Un juge fédéral américain a rejeté lundi le procès en diffamation intenté par le président Trump contre l'éditeur du Wall Street Journal. Le juge de district américain Darrin Gales à Miami, en Floride, a statué que Trump n'avait pas réussi à affirmer valablement qu'il avait été diffamé par un rapport. Le rapport concernait une lettre signée par Trump et adressée au financier Epstein.

"Parce que le président Trump n'a pas réussi à affirmer de manière convaincante que les accusés ont agi avec une 'malveillance réelle' en publiant l'article, les deux chefs d'accusation doivent être rejetés", a écrit Gales, qui a été nommé par l'ancien président Obama. Le juge a déclaré que Trump pouvait déposer une nouvelle plainte modifiée s'il le souhaitait et lui a donné un délai fixé au 27 avril.
Les représentants de Trump et l'éditeur du Wall Street Journal n'ont pas répondu aux demandes de commentaires.
Le Wall Street Journal a rapporté en juillet de l'année dernière qu'une lettre figurait dans un livre cadeau du 50e anniversaire offert à Epstein en 2003. Le texte imprimé de la lettre est encadré par la silhouette d'une femme nue. "Joyeux anniversaire - que chaque jour soit un autre merveilleux secret", lit-on dans la lettre, signée "Donald".

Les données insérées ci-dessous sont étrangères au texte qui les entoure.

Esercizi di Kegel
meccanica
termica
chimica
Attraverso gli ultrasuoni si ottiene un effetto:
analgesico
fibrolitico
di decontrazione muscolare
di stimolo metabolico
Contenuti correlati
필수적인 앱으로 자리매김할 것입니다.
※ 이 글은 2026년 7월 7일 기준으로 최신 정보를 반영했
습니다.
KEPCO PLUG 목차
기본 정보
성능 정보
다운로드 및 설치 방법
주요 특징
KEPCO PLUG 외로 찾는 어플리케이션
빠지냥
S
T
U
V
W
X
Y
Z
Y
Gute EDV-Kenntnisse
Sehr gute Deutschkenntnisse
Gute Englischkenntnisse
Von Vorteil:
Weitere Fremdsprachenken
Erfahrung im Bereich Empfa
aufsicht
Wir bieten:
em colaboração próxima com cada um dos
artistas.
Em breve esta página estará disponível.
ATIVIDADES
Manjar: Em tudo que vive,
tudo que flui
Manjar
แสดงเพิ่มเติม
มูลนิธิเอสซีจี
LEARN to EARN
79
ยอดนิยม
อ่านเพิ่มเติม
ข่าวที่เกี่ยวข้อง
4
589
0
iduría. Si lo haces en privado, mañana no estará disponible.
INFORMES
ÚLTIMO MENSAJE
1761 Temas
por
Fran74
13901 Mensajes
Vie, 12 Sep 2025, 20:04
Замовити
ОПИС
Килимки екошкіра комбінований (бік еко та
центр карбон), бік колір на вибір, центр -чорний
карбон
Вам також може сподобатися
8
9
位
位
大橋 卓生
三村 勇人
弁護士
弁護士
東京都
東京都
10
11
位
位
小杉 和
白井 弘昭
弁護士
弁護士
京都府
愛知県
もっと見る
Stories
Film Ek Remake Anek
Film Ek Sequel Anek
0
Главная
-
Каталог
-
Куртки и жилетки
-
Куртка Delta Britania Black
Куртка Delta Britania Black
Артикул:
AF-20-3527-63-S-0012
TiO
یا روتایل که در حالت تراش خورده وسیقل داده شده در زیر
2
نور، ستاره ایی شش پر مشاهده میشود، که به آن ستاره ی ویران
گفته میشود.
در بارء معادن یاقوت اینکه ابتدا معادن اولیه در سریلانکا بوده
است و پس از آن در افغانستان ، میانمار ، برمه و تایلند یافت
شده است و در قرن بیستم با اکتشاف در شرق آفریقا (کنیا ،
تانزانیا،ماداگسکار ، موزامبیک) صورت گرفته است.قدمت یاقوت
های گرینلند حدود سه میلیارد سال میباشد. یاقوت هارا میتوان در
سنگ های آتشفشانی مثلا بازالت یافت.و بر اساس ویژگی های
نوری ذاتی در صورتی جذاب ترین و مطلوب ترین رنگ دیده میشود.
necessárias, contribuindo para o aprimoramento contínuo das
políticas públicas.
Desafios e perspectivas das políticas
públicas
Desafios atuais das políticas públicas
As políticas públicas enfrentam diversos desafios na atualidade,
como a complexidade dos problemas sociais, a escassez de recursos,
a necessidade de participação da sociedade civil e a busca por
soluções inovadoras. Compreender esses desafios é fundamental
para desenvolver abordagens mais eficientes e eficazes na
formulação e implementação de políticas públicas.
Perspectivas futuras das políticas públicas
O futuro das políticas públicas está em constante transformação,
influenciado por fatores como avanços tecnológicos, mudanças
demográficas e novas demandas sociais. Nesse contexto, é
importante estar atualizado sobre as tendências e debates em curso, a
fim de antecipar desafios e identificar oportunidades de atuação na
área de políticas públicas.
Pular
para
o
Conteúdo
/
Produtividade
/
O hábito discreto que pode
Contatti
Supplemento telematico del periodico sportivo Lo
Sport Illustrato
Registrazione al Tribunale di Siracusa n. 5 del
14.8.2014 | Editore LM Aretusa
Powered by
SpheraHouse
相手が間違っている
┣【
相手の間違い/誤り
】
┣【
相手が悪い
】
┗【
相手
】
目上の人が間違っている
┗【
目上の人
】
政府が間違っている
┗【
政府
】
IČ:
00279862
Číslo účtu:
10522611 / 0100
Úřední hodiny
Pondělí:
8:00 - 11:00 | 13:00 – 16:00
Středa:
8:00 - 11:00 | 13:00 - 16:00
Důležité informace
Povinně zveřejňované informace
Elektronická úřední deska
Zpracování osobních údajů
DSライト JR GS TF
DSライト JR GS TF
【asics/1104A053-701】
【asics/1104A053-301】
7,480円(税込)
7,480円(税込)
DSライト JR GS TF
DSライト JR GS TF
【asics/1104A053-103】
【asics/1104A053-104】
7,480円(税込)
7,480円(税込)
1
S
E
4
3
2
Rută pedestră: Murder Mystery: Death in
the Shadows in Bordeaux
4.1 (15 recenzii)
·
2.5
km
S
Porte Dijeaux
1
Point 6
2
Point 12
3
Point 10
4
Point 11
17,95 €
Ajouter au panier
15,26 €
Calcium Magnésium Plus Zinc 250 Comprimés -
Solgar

Le rapport cite les commentaires de Trump, qui a nié avoir écrit la lettre et menacé de poursuites judiciaires.
Un jour plus tard, Trump a poursuivi Dow Jones & Co., éditeur du Wall Street Journal, et sa société mère, News Corp., devant un tribunal fédéral pour des milliards de dollars. Le procès désigne également comme accusés le président émérite de News Corp., Rupert Murdoch, son directeur général, Robert Thomson, et deux journalistes du Wall Street Journal.
Trump a fait valoir qu’il n’existait pas de lettre ou de dessin authentique et a déclaré que le Journal essayait de discréditer sa personnalité.
Les avocats du Dow Jones ont déclaré que le rapport était vrai et ont cité des lettres publiées plus tard par le comité de surveillance de la Chambre. Le comité a reçu une copie d'une lettre d'anniversaire de la succession d'Epstein.
Ils ont également fait valoir que le contenu de la lettre était conforme à l'image publique constante de Trump et ont souligné que le rapport incluait les dénégations de Trump. "Le président Trump a également admis publiquement s'être livré à des 'potins dans les vestiaires' et a fait de nombreux commentaires publics vulgaires", ont écrit les avocats.
Trump a déclaré avoir rompu les liens avec Epstein bien avant sa première arrestation en 2006. En 2008, Epstein a plaidé coupable devant un tribunal de Floride pour sollicitation de prostitution d'une mineure. En 2019, les procureurs fédéraux ont accusé Epstein de trafic sexuel de filles mineures en Floride et à New York. Epstein est décédé dans une prison fédérale de Manhattan en attendant son procès.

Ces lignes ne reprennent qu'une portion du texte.